The PERM Takeaway: Seventy billion dollars in enforcement funding isn't an abstraction. It's the engine behind more audits, more site visits, more I-9 inspections, and more DOL investigations. When enforcement agencies are fully funded and staffed, employers are more likely to feel the impact. For PERM filers, this means the compliance environment is about to get even more intense. Recruitment documentation, prevailing wage records, job postings, and employee files all need to be audit-ready at all times. The days of "we'll clean it up if they come asking" are gone. With $70 billion on the table, they will come asking.

58% of Green Cards Go to Immigrants Already in the U.S.

New data from Pew Research confirms what the immigration industry has known for years: the majority of green cards are issued to people already living in the United States. Of the 1.36 million green cards granted in fiscal year 2024, about 58% went to immigrants who adjusted their status domestically, primarily through family relationships or employment-based visas. Adjustment of status, not consular processing abroad, is the dominant pathway to permanent residence.


The PERM Takeaway: This data validates what PERM employers experience every day: the employees you're sponsoring are already here, already working, and already contributing. They're adjusting status from H-1B, L-1, or other work visas, not arriving fresh from abroad. That's precisely why the recent USCIS memo tightening adjustment of status scrutiny is such a gut punch.
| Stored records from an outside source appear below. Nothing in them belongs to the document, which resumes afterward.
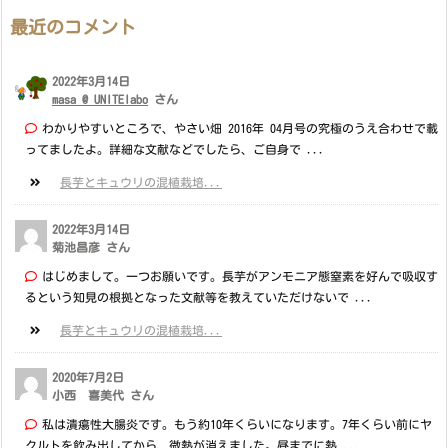
最近のコメント
2022年3月14日
masa @ UNITElabo
さん
わかりやすいところで、やさい畑 2016年 04月号の究極のうえ合わせで載
ってましたよ。詳細な文献などでしたら、ご自身で ...
長芋とキュウリの混植栽培...
2022年3月14日
菊池昌彦 さん
はじめまして。一つお願いです。長芋がアンモニア態窒素を好んで吸収す
るという知見の根拠となった文献等を教えていただけないで ...
長芋とキュウリの混植栽培...
2020年7月2日
小西 喜美代 さん
私は潰瘍性大腸炎です。もう約10年くらいになります。7年くらい前にヤ
クルトを飲み出してから、微熱が消えました。昼までに熱 ...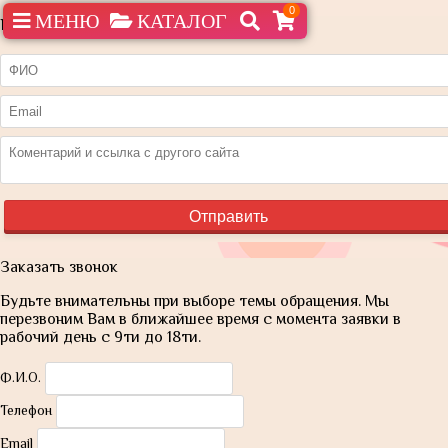
0
МЕНЮ
КАТАЛОГ
Нашли дешевле?
Заказать звонок
Будьте внимательны при выборе темы обращения. Мы
перезвоним Вам в ближайшее время с момента заявки в
рабочий день с 9ти до 18ти.
Ф.И.О.
Телефон
Email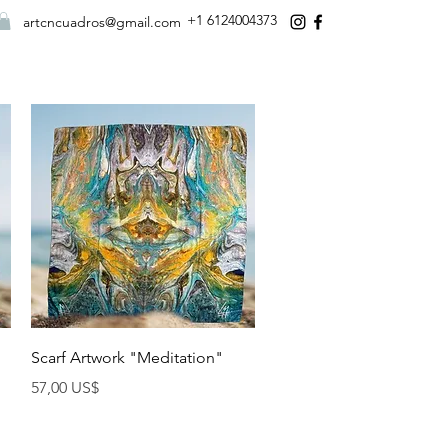
+1 6124004373
artcncuadros@gmail.com
Vista rápida
Scarf Artwork "Meditation"
Precio
57,00 US$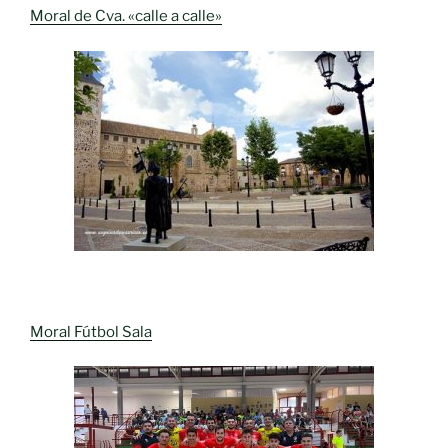
Moral de Cva. «calle a calle»
Moral Fútbol Sala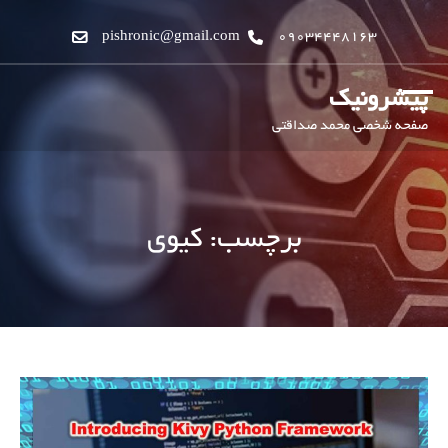
pishronic@gmail.com
09034448163
پیشرونیک
صفحه شخصی محمد صداقتی
برچسب:
کیوی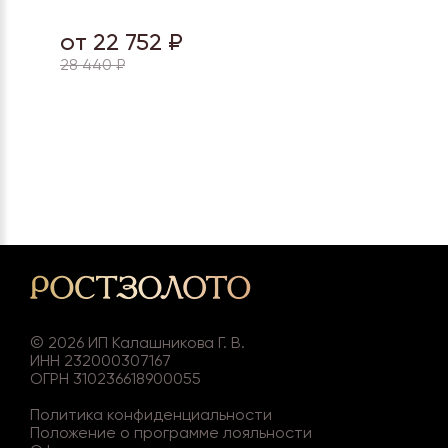
от 22 752 ₽
28 440 ₽
©
2026
ИП Калашникова Г. В.
ИНН 232000307167
ОГРН 310236618900055
Политика конфиденциальности
Положение о программе лояльности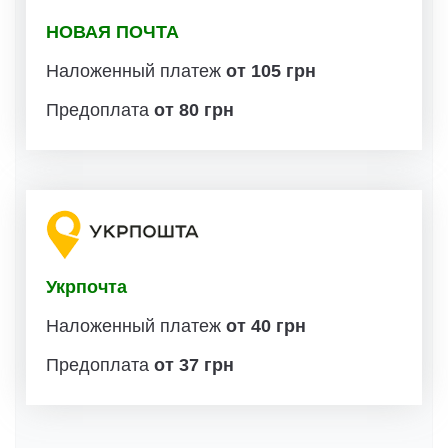
НОВАЯ ПОЧТА
Наложенный платеж
от 105 грн
Предоплата
от 80 грн
Укрпочта
Наложенный платеж
от 40 грн
Предоплата
от 37 грн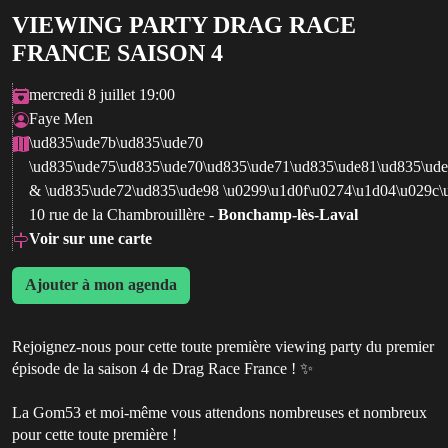
VIEWING PARTY DRAG RACE
FRANCE SAISON 4
mercredi 8 juillet 19:00
Faye Men
\ud835\ude7b\ud835\ude70
\ud835\ude75\ud835\ude70\ud835\ude71\ud835\ude81\ud835\ud
& \ud835\ude72\ud835\ude98 \u0299\u1d0f\u0274\u1d04\u029c
10 rue de la Chambrouillère -
Bonchamp-lès-Laval
Voir sur une carte
Ajouter à mon agenda
Rejoignez-nous pour cette toute première viewing party du premier
épisode de la saison 4 de Drag Race France ! ✨
La Gom53 et moi-même vous attendons nombreuses et nombreux
pour cette toute première !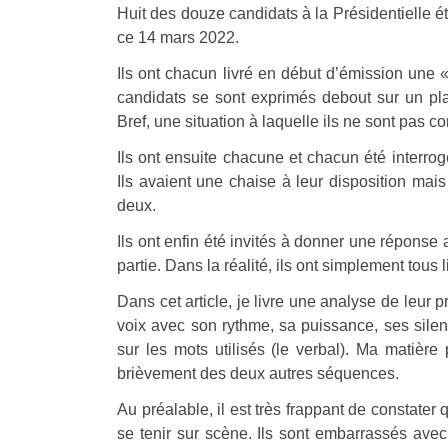
Huit des douze candidats à la Présidentielle é
ce 14 mars 2022.
Ils ont chacun livré en début d’émission une «
candidats se sont exprimés debout sur un pla
Bref, une situation à laquelle ils ne sont pas 
Ils ont ensuite chacune et chacun été interro
Ils avaient une chaise à leur disposition ma
deux.
Ils ont enfin été invités à donner une répons
partie. Dans la réalité, ils ont simplement tous
Dans cet article, je livre une analyse de leur 
voix avec son rythme, sa puissance, ses silen
sur les mots utilisés (le verbal). Ma matière
brièvement des deux autres séquences.
Au préalable, il est très frappant de constate
se tenir sur scène. Ils sont embarrassés avec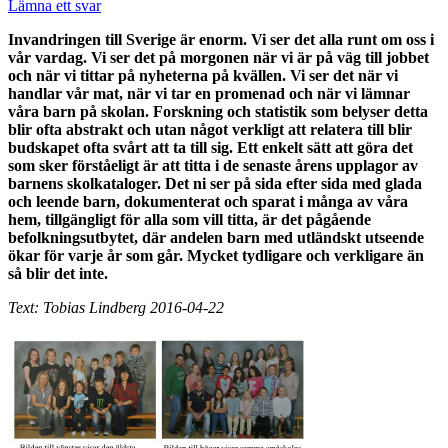
Lämna ett svar
Invandringen till Sverige är enorm. Vi ser det alla runt om oss i
vår vardag. Vi ser det på morgonen när vi är på väg till jobbet
och när vi tittar på nyheterna på kvällen. Vi ser det när vi
handlar vår mat, när vi tar en promenad och när vi lämnar
våra barn på skolan. Forskning och statistik som belyser detta
blir ofta abstrakt och utan något verkligt att relatera till blir
budskapet ofta svårt att ta till sig. Ett enkelt sätt att göra det
som sker förståeligt är att titta i de senaste årens upplagor av
barnens skolkataloger. Det ni ser på sida efter sida med glada
och leende barn, dokumenterat och sparat i många av våra
hem, tillgängligt för alla som vill titta, är det pågående
befolkningsutbytet, där andelen barn med utländskt utseende
ökar för varje år som går. Mycket tydligare och verkligare än
så blir det inte.
Text: Tobias Lindberg 2016-04-22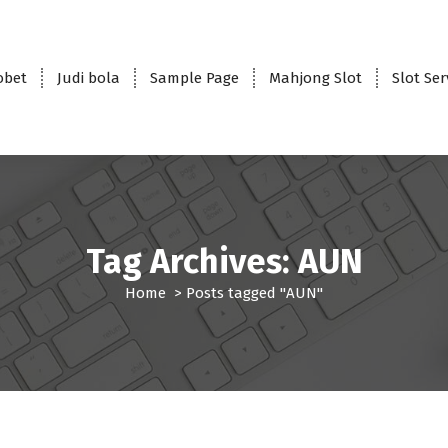
obet
Judi bola
Sample Page
Mahjong Slot
Slot Se
Tag Archives: AUN
Home
>
Posts tagged "AUN"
The government is making the most-used pathway harder at the exact moment when the data shows it's how the system actually works. Employers should use this research to reinforce the business case for sponsorship internally and to push back on narratives that portray employment-based immigration as something that happens "over there." It's happening in your office, right now.

TPS Extended for Lebanon and El Salvador

DHS has extended Temporary Protected Status for nationals of Lebanon and El Salvador. Lebanon's TPS was automatically extended for six months through November 27, 2026, after DHS cited evolving conditions that delayed its review. El Salvador's TPS remains in effect through September 9, 2026. In both cases, eligible individuals can continue living and working in the U.S., and certain work authorization documents have been automatically extended.


The PERM Takeaway: Extensions are welcome, but they're Band-Aids on a structural problem. Every TPS extension kicks the can down the road without providing a permanent solution for workers who have been in the U.S. for years, sometimes decades. Employers who rely on TPS-holding employees should stop treating each extension as a resolution and start treating it as borrowed time. If you have Lebanese or Salvadoran TPS holders on your team, this extension is your window to explore whether PERM sponsorship or another employment-based pathway can convert temporary protection into permanent status. The next extension isn't guaranteed, and workforce planning built on six-month increments isn't a strategy. It's a gamble.